Abstract: Reducing Bias and Increasing Precision in the Measurement of Health Disparities (Society for Prevention Research 24th Annual Meeting)

177 Reducing Bias and Increasing Precision in the Measurement of Health Disparities

Schedule:
Wednesday, June 1, 2016
Pacific M (Hyatt Regency San Francisco)
* noted as presenting author
Nisha C. Gottfredson, PhD, Assistant Professor, University of North Carolina at Chapel Hill, Chapel Hill, NC
Measurement is the first step in addressing health disparities across groups: In order to effect change, we must know when discrepancies exist, understand their magnitude, and develop a correct etiological model. Measuring group differences is complicated by the fact that groups may differ not only with respect to their health outcomes, but also with respect to measurement of these outcomes (Burgard & Chen, 2014; Stewart & Napoles-Springer, 2003). This is called measurement noninvariances, and it can lead to inaccurate inferences regarding the nature and magnitude of health disparities if not modeled properly. Even worse, Millsap (1997) showed that measurement noninvariance propagates bias throughout a prediction model, causing inaccurate inferences regarding the causes and consequences of health outcomes and disparities.

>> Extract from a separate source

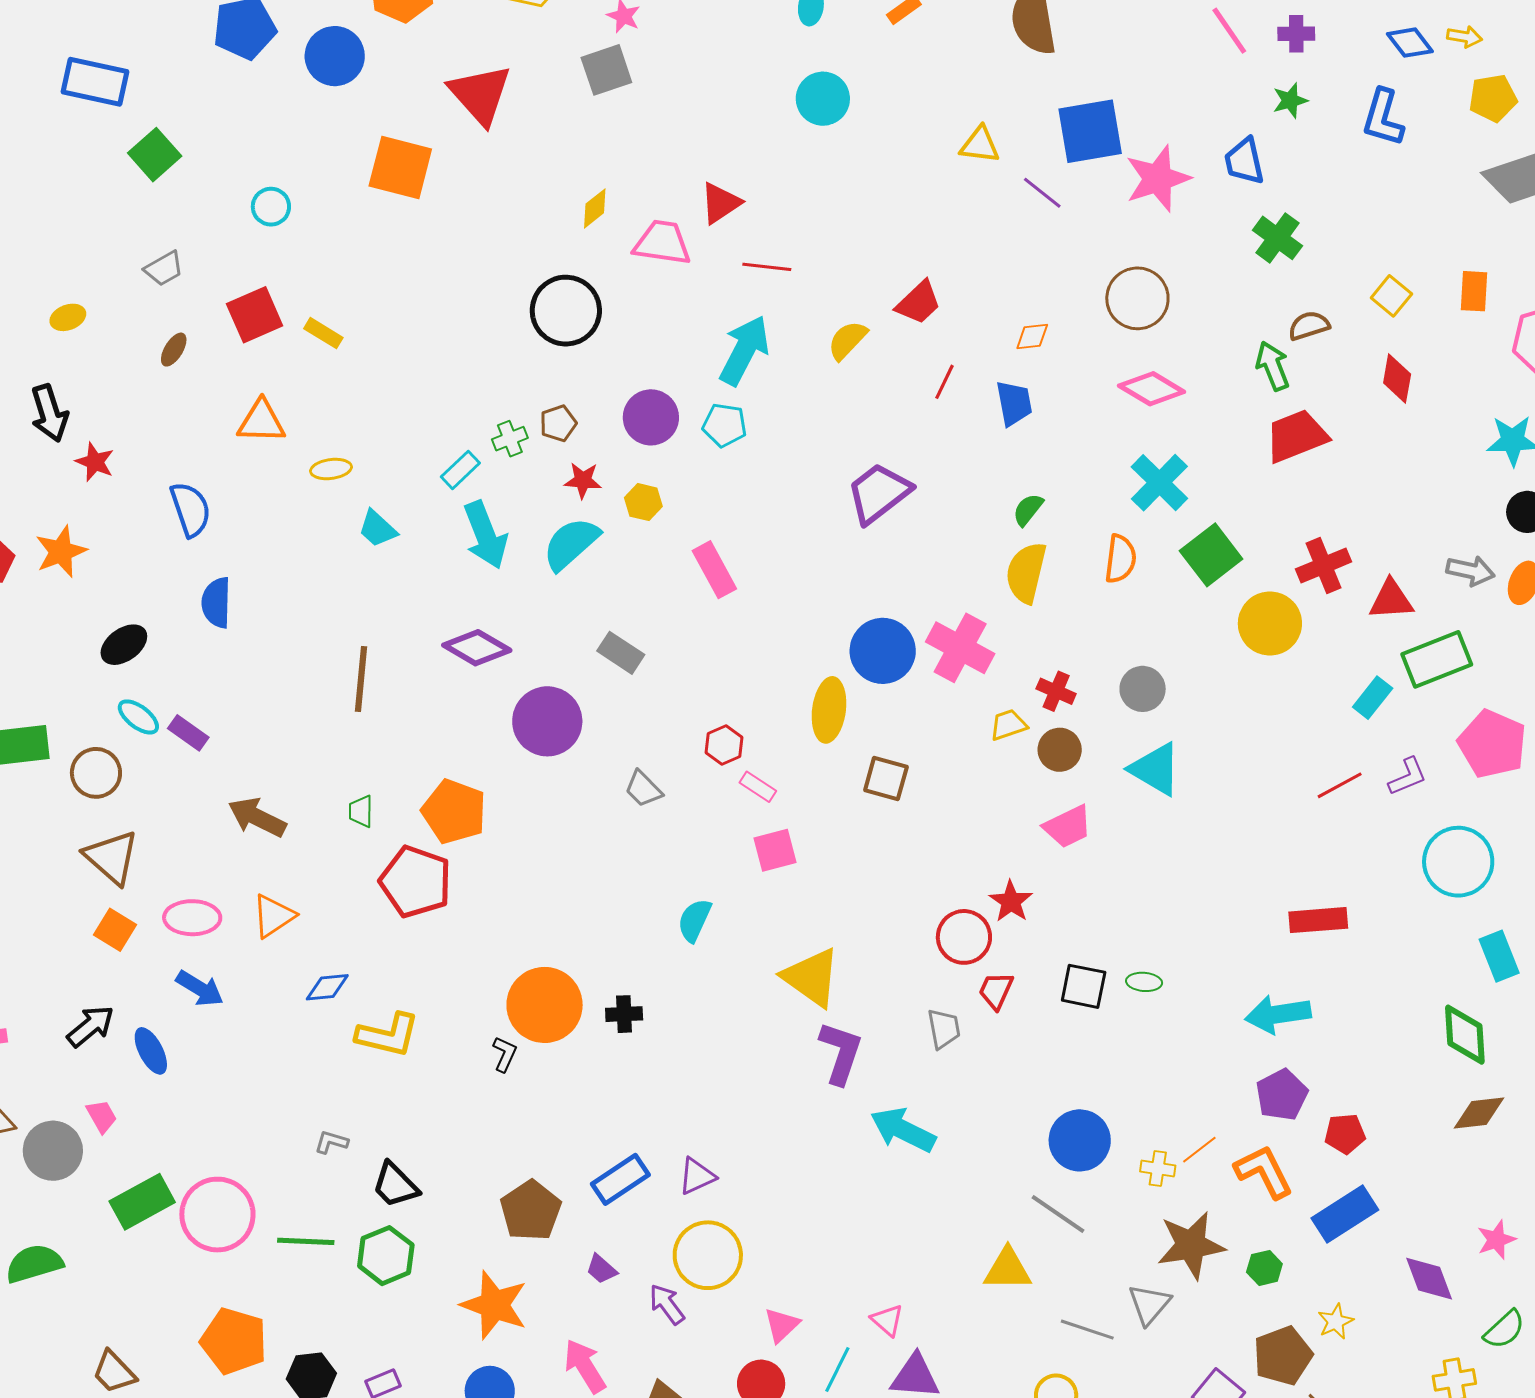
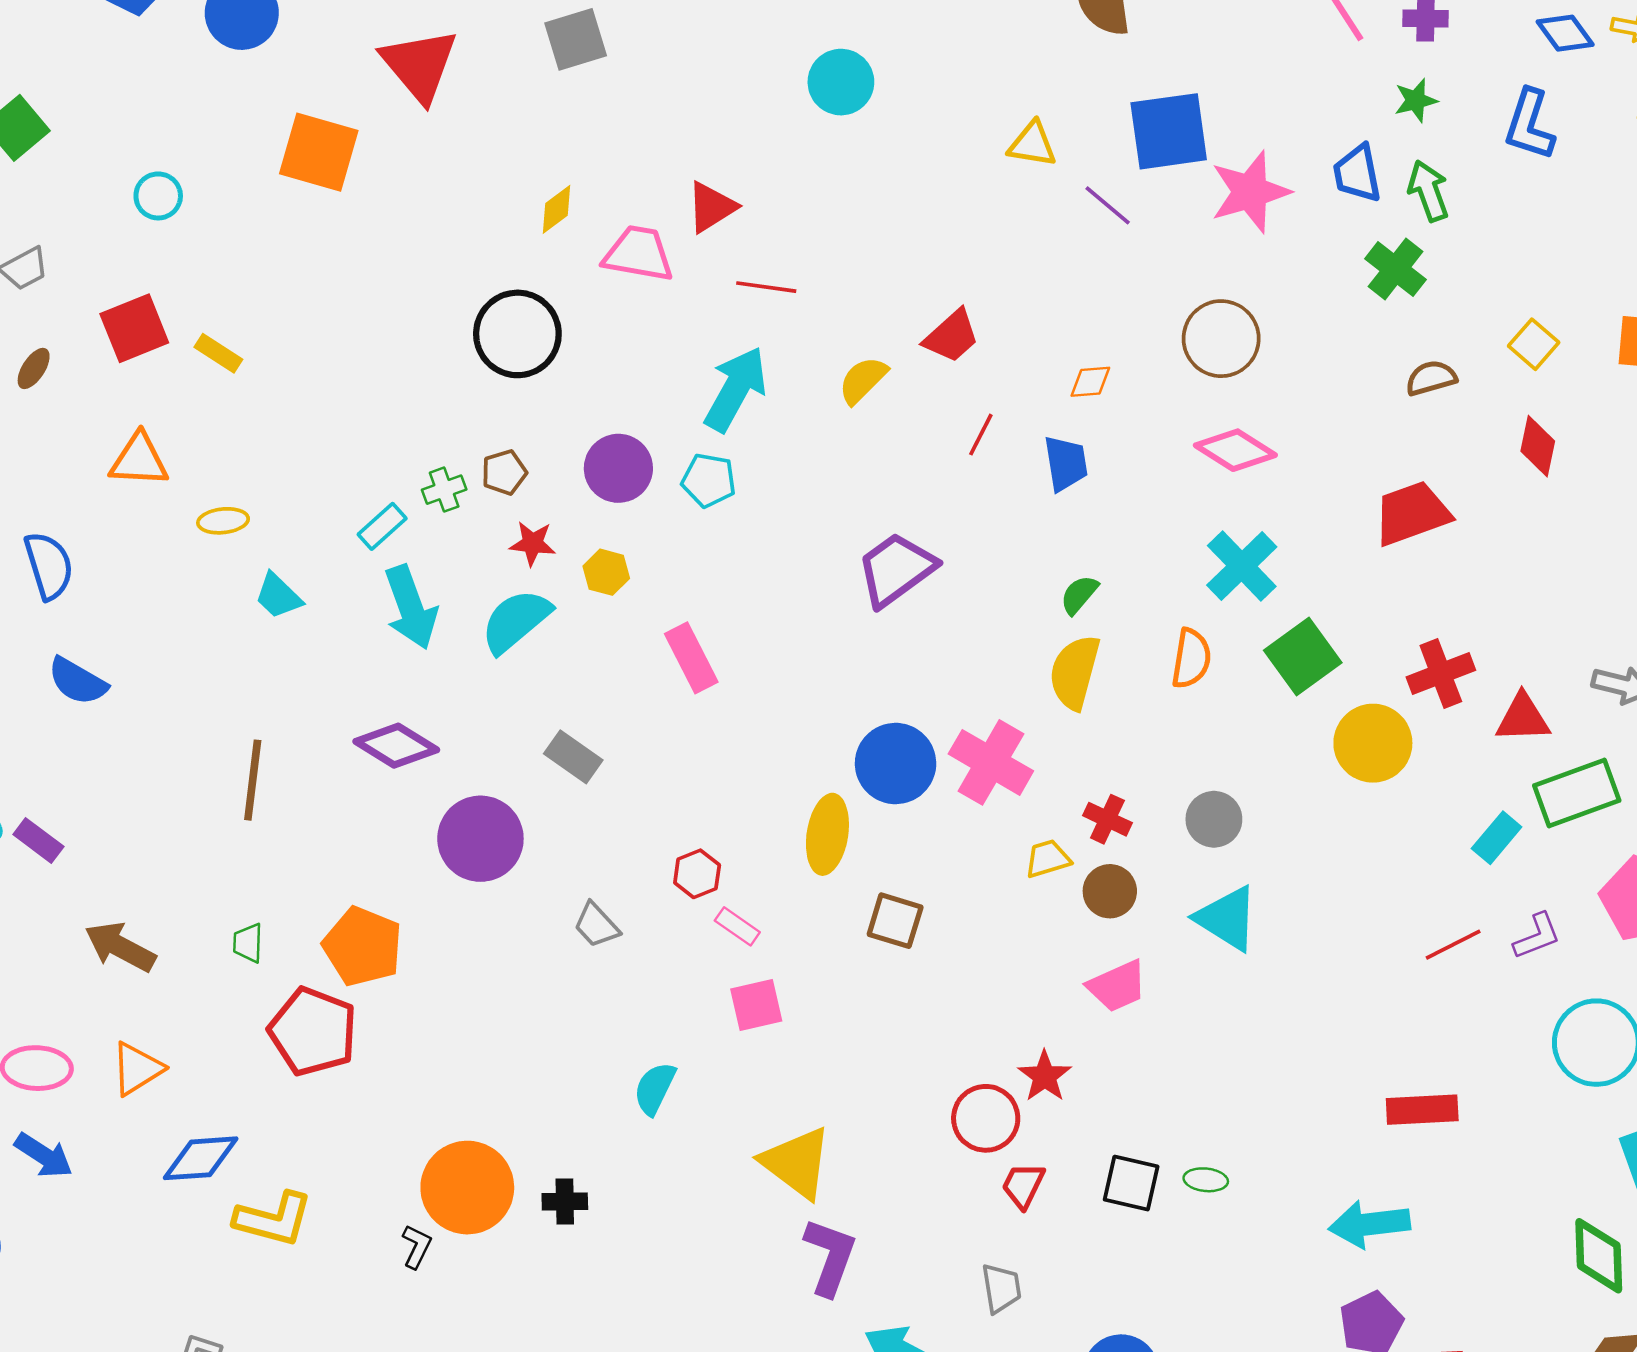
green arrow: (1273, 366) -> (1428, 191), moved
blue semicircle: (216, 603) -> (77, 681), turned -63
blue diamond: (327, 987) -> (201, 1158), size x1.4
gray trapezoid: (944, 1029) -> (1001, 1288), moved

Traditional approaches for attending to measurement noninvariance within social science research have called for limiting an item pool to include only those items which operate the same for all groups. This approach changes the definition of the outcomes of interest, and also reduces the internal consistency/reliability of the measure.

This presentation draws from Bauer and Hussong's (2009) moderated nonlinear factor analysis (MNLFA) model, which was developed for the purposes of integrative data analysis across studies, to incorporate differential item functioning (the cause of measurement noninvariance) into the measurement model, thereby increasing precision and eliminating bias in descriptive measurement and predictive modeling without limiting the item set. This approach can be used with traditional categorical groupings (like gender and race/ethnicity), as well as with continuous measures (like income or age). 

The empirical demonstration will include examples related to: gender differences in anxiety and depression; racial/ethnic differences in deviant behavior; and socio-economic differences in smoking.

References

Bauer, D.J. & Hussong, A.M. (2009). Psychometric approaches for developing commensurate measures across independent studies: traditional and new models. Psychological Methods, 14, 101-125.

Burgard, S.A. & Chen, P.V. (2014). Challenges of health measurement in studies of health disparities. Soc Sci Med, 106, 143-150.

Millsap, R.E. (1997). Invariance in measurement and prediction: Their relationship in the single-factor case. Psychological Methods, 2, 248-260.

Stewart, A.L. & Napoles-Springer, A.M. (2003). Advancing health disparities research: Can we afford to ignore measurement issues? Med Care, 41, 1207-1220.